The casual listener would be excused for coming away from this series with only one lesson.  “President Trump has been callous to his agricultural base and is being mean to American farmers with his stupid tariffs on aluminum and steel, which cause American producers of swine products to suffer.”



4 thoughts on “Hog production crisis”

  1. The pig, Sus domesticus, was domesticated in China around 8000 years ago. (Other variants had been independently domesticated in the Near East as early as 13,000 B.C.) Pigs (swine/hogs/boar) have been raised in China ever since. It says something about comparative advantage that China now finds it advantageous to import pork from the U.S. (and Germany) eighty centuries after they domesticated the animal for meat production.

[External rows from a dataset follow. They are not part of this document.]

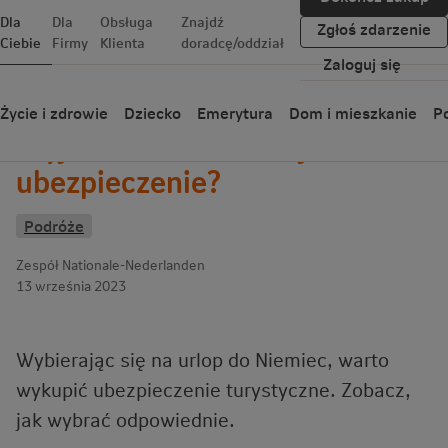
Dla
Dla
Obsługa
Znajdź
Zgłoś zdarzenie
Ciebie
Firmy
Klienta
doradcę/oddział
Zaloguj się
Wróć
Życie i zdrowie
Dziecko
Emerytura
Dom i mieszkanie
Po
Wyjazd do Niemiec – jakie
ubezpieczenie?
Podróże
Zespół Nationale-Nederlanden
13 września 2023
Wybierając się na urlop do Niemiec, warto
wykupić ubezpieczenie turystyczne. Zobacz,
jak wybrać odpowiednie.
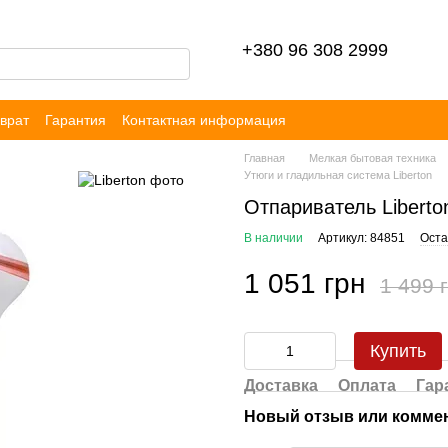
+380 96 308 2999
врат
Гарантия
Контактная информация
ор публичной оферты
Блог
Отзывы
Главная
Мелкая бытовая техника
Утюги и гладильная система Liberton
Отпариватель Liberto
В наличии
Артикул: 84851
Оста
1 051 грн
1 499 
Купить
Доставка
Оплата
Гар
Новый отзыв или комме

  2. It is also interesting to see which country bought Smithfield, the world  leader in pork production for 5 billion dollars. So NPR is shilling for a Chinese company, whose country just put tariffs on their product , but probably will not collect any from their own importer.

    Idiot economists and even stupider media only watch transactions and never watch the assets. Assets are the real battlefield in an economic war, but the US elites have no concept, being day traders at best.

  3. NPR = National Proletariat Radio. Anti-American, even though they were set up by the taxpayers and continue taking in continued support from our tax dollars (indirectly or not — it’s still federal imprimatur and funding).

    We know they are for sale — James O’Keefe has video and audio to prove it.